For Andy, it was also an escape from pandemic doomscrolling. “When COVID hit, I suddenly had a lot of time to just sit in my studio and write. So the liner notes became a novel. And the songs became a part of Hezekiah’s life story. And writing songs as Hezekiah became a madcap quest to find functioning recording gear from the ’20s or ’30s so we could make an album that sounded like old 78 rpm records,” he says. “I hate modern, digital recording anyway — it’s too clean and transparent — but to use it on this project in particular would’ve ruined it … I talked with archivists at the Smithsonian in New York. I wrote to 78 rpm record enthusiasts in England and Germany who still cut to wax or lacquer. But nothing I heard sounded really good. I think that recording on that gear is a lost art, sadly.
“At practice one day, I was complaining about it to my drummer, Ben Caissie. And he said, ‘You should try a wire recorder!’ I hadn’t heard of a wire recorder, but Ben explained: ‘It’s this machine they made in the 30s. It records on a reel-to-reel like a tape machine, but instead of tape spinning by, it’s this razor-thin band of steel wire. It’s steel, so it doesn’t degrade and become unplayable over time like tape.’ That sounded promising. But we didn’t have one. Ben set up a Kijiji alert for ‘wire recorder’ and after about a year, he saw one listed for sale in Quebec City. That night he hops in his car, drives to the address the guy gave him over the phone, and arrives at this huge cathedral.

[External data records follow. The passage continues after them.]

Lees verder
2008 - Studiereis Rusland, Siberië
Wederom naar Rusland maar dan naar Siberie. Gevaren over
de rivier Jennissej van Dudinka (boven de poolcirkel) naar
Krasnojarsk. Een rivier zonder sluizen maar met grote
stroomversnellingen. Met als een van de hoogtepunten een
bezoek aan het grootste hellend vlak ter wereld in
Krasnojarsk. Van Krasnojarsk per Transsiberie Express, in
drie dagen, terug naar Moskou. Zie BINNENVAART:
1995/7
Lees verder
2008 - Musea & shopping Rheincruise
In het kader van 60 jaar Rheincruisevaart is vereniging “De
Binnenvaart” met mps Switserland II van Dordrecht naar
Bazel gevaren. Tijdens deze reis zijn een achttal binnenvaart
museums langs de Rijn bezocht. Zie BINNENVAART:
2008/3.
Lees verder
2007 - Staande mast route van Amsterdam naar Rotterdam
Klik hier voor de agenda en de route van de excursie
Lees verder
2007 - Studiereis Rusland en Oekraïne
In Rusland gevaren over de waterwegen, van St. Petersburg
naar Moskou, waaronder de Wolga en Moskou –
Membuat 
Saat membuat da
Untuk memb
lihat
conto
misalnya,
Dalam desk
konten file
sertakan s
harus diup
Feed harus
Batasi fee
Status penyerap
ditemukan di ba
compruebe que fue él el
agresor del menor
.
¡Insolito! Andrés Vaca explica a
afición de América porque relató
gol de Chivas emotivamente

The guy selling it was the caretaker of a Catholic church and they’d used the wire recorder to record sermons in the ’30s and ’40s!
“Ben bought their 1937 Webster-Chicago wire recorder, and when he was leaving, the caretaker said: ‘Here, you might as well take these too!’ and gave him dozens of wire reels to record on. So that’s what we recorded the takes on: we taped over hours of sermons to make this album. Between takes, we’d listen to the voice of a Roman Catholic priest sermonizing in French as we cued up for the next song. The other challenge was writing songs and a novel at the same time. It made the revision process dizzying, a minefield. Every time I changed a line in a song, I’d have to go back to the novel and change something in the text. Every time I changed something about Hezekiah’s character or backstory, I’d have to think: ‘OK, does that make any of the references or lyrics in the songs ring false?’ It was a constant back-and-forth for months and months.

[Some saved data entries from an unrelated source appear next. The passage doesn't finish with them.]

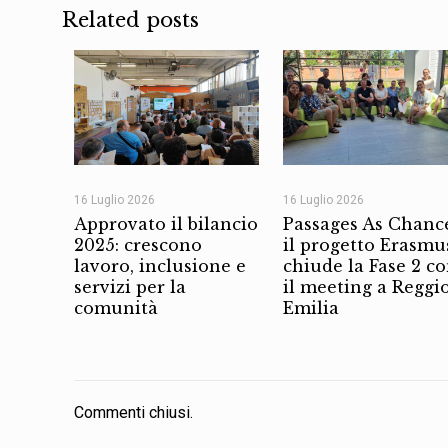
Related posts
16 Luglio 2026
16 Luglio 2026
Approvato il bilancio
Passages As Chanc
2025: crescono
il progetto Erasmu
lavoro, inclusione e
chiude la Fase 2 c
servizi per la
il meeting a Reggi
comunità
Emilia
Commenti chiusi.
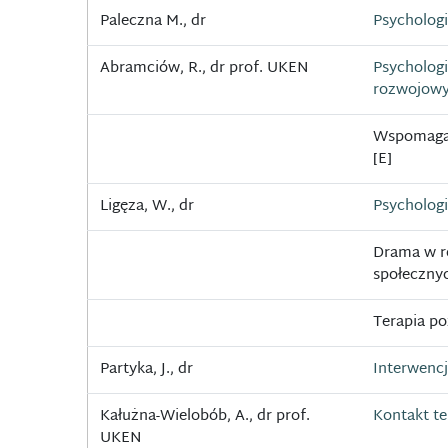
Paleczna M., dr
Psycholog
Abramciów, R., dr prof. UKEN
Psycholog
rozwojow
Wspomagan
[E]
Ligęza, W., dr
Psycholog
Drama w r
społecznyc
Terapia p
Partyka, J., dr
Interwenc
Kałużna-Wielobób, A., dr prof.
Kontakt t
UKEN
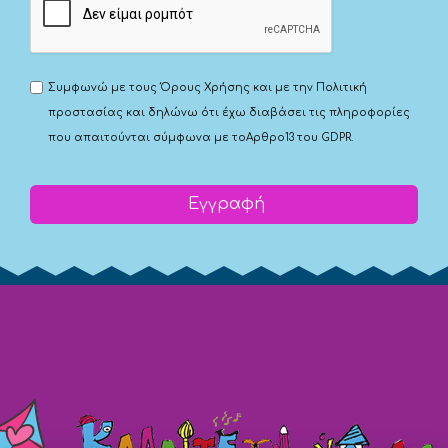
Συμφωνώ με τους
Όρους Χρήσης
και με την
Πολιτική
προστασίας
και δηλώνω ότι έχω διαβάσει τις πληροφορίες
που απαιτούνται σύμφωνα με το
Αρθρο13 του GDPR.
Εγγραφή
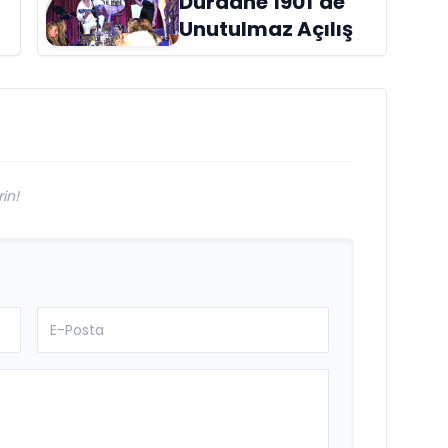
Dürdane 1901’de
raflardaki yerini
Unutulmaz Açılış
aldı
in!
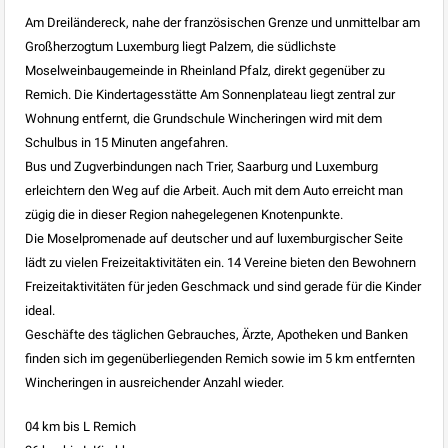
Am Dreiländereck, nahe der französischen Grenze und unmittelbar am
Großherzogtum Luxemburg liegt Palzem, die südlichste
Moselweinbaugemeinde in Rheinland Pfalz, direkt gegenüber zu
Remich. Die Kindertagesstätte Am Sonnenplateau liegt zentral zur
Wohnung entfernt, die Grundschule Wincheringen wird mit dem
Schulbus in 15 Minuten angefahren.
Bus und Zugverbindungen nach Trier, Saarburg und Luxemburg
erleichtern den Weg auf die Arbeit. Auch mit dem Auto erreicht man
zügig die in dieser Region nahegelegenen Knotenpunkte.
Die Moselpromenade auf deutscher und auf luxemburgischer Seite
lädt zu vielen Freizeitaktivitäten ein. 14 Vereine bieten den Bewohnern
Freizeitaktivitäten für jeden Geschmack und sind gerade für die Kinder
ideal.
Geschäfte des täglichen Gebrauches, Ärzte, Apotheken und Banken
finden sich im gegenüberliegenden Remich sowie im 5 km entfernten
Wincheringen in ausreichender Anzahl wieder.
04 km bis L Remich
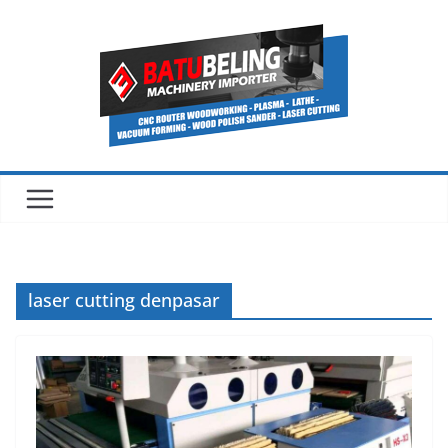
Skip
to
content
laser cutting denpasar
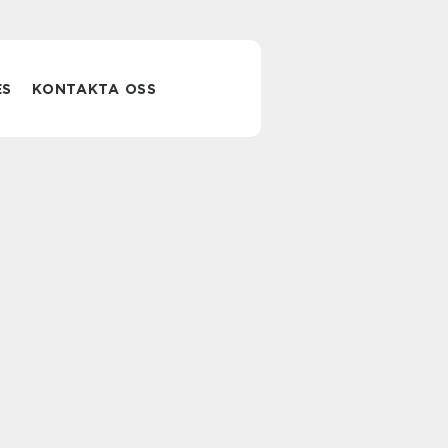
ES
KONTAKTA OSS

“The most rewarding thing about this album was realizing that I can write songs as another person, from a point of view other than my own,” Andy says. “I started writing songs when I was 11, and I quickly got bored with the idea that a singer-songwriter has to pour out their ‘deepest, darkest feelings’ in their songs and write heart-on-sleeve lyrics, as people say. Getting away from that cult of authenticity, which we totally fetishize in folk music, has been liberating. Particularly today, when “authenticity” is just another marketing strategy, be it in country music or on Instagram. We shouldn’t be asking: “Is this artist the ‘real deal’? Do they have the correct life story and background to play this music?” We should be asking: ‘Are the songs good?’
“That’s what The Complete Recordings of Hezekiah Procter is all about. Saying, ‘Is this idea of authenticity getting us anywhere closer to making good music, good art?’ Or is it possible to make good art from a point of view that’s completely fabricated and imagined? As a guy from Montreal in 2022 imagining the life of a stringband musician from 1920?”